Transcribed page contents:
____
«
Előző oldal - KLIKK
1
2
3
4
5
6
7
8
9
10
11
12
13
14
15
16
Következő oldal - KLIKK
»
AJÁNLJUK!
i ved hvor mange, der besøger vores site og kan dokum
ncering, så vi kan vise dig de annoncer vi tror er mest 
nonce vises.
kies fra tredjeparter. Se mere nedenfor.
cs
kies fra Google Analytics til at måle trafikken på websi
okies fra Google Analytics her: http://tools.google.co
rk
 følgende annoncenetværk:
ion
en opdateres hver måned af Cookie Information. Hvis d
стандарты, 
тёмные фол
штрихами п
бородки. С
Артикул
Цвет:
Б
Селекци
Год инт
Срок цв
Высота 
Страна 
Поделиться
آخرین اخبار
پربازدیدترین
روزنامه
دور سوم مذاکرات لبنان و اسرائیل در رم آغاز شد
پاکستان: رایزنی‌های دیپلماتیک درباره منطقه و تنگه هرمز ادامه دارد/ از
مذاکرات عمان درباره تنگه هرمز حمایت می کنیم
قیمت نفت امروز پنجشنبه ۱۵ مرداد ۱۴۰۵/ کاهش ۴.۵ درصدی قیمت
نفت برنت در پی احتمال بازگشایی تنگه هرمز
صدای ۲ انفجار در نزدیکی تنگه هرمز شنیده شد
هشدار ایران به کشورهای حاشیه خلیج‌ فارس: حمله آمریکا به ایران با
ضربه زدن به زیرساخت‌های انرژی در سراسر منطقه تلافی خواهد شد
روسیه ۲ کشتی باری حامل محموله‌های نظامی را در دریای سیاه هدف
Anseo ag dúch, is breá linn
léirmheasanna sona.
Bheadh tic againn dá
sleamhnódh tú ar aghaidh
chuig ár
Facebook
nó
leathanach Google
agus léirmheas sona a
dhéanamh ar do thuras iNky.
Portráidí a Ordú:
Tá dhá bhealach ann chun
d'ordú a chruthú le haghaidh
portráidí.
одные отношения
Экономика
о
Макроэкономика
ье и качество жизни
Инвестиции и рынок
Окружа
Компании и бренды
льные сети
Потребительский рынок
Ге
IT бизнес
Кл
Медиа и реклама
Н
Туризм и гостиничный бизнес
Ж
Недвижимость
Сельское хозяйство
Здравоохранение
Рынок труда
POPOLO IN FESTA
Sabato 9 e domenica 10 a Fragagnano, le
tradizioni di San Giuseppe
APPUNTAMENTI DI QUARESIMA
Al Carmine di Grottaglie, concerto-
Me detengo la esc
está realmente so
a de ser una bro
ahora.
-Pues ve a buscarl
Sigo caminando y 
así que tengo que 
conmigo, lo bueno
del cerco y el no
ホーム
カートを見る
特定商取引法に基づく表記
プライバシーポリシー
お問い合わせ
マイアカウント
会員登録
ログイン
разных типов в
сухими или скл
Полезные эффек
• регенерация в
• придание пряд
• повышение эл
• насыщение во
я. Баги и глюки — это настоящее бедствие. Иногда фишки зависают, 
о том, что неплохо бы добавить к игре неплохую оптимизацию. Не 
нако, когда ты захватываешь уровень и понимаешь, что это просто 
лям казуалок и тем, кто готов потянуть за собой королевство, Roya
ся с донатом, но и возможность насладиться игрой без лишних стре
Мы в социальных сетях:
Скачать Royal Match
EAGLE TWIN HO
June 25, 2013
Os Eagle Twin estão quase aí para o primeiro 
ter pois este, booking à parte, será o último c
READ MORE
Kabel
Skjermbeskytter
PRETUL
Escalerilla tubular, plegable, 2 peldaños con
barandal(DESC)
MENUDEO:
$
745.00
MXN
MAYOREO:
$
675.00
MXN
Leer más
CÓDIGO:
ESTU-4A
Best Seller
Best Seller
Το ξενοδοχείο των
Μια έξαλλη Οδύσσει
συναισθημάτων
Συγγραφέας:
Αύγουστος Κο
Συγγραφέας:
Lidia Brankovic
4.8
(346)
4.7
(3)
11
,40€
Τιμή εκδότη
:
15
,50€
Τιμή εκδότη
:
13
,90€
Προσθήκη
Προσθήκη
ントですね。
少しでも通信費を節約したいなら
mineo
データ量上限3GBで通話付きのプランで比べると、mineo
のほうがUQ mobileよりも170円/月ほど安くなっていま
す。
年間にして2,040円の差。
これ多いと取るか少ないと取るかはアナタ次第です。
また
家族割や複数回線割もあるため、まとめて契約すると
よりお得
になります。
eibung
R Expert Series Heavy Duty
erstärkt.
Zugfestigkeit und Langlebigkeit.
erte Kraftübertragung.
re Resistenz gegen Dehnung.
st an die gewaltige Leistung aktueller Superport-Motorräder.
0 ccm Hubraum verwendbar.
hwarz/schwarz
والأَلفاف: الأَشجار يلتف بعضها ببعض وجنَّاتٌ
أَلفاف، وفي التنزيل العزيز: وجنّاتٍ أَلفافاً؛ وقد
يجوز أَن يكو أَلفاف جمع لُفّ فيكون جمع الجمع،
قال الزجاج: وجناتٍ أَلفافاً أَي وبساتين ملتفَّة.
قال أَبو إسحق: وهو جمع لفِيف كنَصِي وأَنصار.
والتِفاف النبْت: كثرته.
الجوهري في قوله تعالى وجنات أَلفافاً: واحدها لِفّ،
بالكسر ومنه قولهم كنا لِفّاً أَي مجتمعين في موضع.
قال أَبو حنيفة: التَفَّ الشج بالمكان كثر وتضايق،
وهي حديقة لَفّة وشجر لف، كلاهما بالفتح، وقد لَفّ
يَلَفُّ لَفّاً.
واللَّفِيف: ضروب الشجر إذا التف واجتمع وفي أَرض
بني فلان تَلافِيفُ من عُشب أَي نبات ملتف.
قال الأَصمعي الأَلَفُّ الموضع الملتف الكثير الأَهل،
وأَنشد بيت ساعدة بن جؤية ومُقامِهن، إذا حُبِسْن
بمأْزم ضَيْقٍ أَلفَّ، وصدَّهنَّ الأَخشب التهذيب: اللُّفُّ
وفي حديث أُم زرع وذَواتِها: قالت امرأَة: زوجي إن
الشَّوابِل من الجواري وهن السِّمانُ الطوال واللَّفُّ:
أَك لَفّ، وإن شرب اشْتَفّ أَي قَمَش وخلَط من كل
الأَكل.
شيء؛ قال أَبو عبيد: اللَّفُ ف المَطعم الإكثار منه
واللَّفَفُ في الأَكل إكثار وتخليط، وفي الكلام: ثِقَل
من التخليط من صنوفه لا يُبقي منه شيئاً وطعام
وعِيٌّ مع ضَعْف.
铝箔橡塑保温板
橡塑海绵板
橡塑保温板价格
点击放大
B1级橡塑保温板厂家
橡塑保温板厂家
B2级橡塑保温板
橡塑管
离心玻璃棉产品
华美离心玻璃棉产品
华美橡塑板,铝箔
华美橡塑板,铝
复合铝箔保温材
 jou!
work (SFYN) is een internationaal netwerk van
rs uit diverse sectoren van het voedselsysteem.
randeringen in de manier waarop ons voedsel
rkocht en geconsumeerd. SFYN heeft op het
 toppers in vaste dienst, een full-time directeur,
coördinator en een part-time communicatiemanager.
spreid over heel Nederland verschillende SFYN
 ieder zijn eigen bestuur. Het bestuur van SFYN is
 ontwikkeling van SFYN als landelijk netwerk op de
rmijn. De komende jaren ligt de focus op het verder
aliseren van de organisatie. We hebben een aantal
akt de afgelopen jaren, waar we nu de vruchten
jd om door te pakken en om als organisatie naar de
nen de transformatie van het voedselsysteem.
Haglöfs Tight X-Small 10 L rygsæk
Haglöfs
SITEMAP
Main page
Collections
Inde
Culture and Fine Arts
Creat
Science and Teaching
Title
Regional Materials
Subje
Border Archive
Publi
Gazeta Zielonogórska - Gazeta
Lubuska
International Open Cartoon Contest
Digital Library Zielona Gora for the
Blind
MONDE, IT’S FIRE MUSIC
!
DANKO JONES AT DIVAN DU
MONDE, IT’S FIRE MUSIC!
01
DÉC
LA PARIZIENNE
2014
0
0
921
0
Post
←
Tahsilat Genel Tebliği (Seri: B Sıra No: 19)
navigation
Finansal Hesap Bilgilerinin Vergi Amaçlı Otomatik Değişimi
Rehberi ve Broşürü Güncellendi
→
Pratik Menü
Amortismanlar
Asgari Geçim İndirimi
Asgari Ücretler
____
> _YOUR INSTRUCTIONS_: Would you copy, unchanged, the stretch of the records above that begins at the line containing "آخرین اخبار" and ends at the line containing "June 25, 2013", and only that?

> _RESULT OF THIS TASK_:
آخرین اخبار
پربازدیدترین
روزنامه
دور سوم مذاکرات لبنان و اسرائیل در رم آغاز شد
پاکستان: رایزنی‌های دیپلماتیک درباره منطقه و تنگه هرمز ادامه دارد/ از
مذاکرات عمان درباره تنگه هرمز حمایت می کنیم
قیمت نفت امروز پنجشنبه ۱۵ مرداد ۱۴۰۵/ کاهش ۴.۵ درصدی قیمت
نفت برنت در پی احتمال بازگشایی تنگه هرمز
صدای ۲ انفجار در نزدیکی تنگه هرمز شنیده شد
هشدار ایران به کشورهای حاشیه خلیج‌ فارس: حمله آمریکا به ایران با
ضربه زدن به زیرساخت‌های انرژی در سراسر منطقه تلافی خواهد شد
روسیه ۲ کشتی باری حامل محموله‌های نظامی را در دریای سیاه هدف
Anseo ag dúch, is breá linn
léirmheasanna sona.
Bheadh tic againn dá
sleamhnódh tú ar aghaidh
chuig ár
Facebook
nó
leathanach Google
agus léirmheas sona a
dhéanamh ar do thuras iNky.
Portráidí a Ordú:
Tá dhá bhealach ann chun
d'ordú a chruthú le haghaidh
portráidí.
одные отношения
Экономика
о
Макроэкономика
ье и качество жизни
Инвестиции и рынок
Окружа
Компании и бренды
льные сети
Потребительский рынок
Ге
IT бизнес
Кл
Медиа и реклама
Н
Туризм и гостиничный бизнес
Ж
Недвижимость
Сельское хозяйство
Здравоохранение
Рынок труда
POPOLO IN FESTA
Sabato 9 e domenica 10 a Fragagnano, le
tradizioni di San Giuseppe
APPUNTAMENTI DI QUARESIMA
Al Carmine di Grottaglie, concerto-
Me detengo la esc
está realmente so
a de ser una bro
ahora.
-Pues ve a buscarl
Sigo caminando y 
así que tengo que 
conmigo, lo bueno
del cerco y el no
ホーム
カートを見る
特定商取引法に基づく表記
プライバシーポリシー
お問い合わせ
マイアカウント
会員登録
ログイン
разных типов в
сухими или скл
Полезные эффек
• регенерация в
• придание пряд
• повышение эл
• насыщение во
я. Баги и глюки — это настоящее бедствие. Иногда фишки зависают, 
о том, что неплохо бы добавить к игре неплохую оптимизацию. Не 
нако, когда ты захватываешь уровень и понимаешь, что это просто 
лям казуалок и тем, кто готов потянуть за собой королевство, Roya
ся с донатом, но и возможность насладиться игрой без лишних стре
Мы в социальных сетях:
Скачать Royal Match
EAGLE TWIN HO
June 25, 2013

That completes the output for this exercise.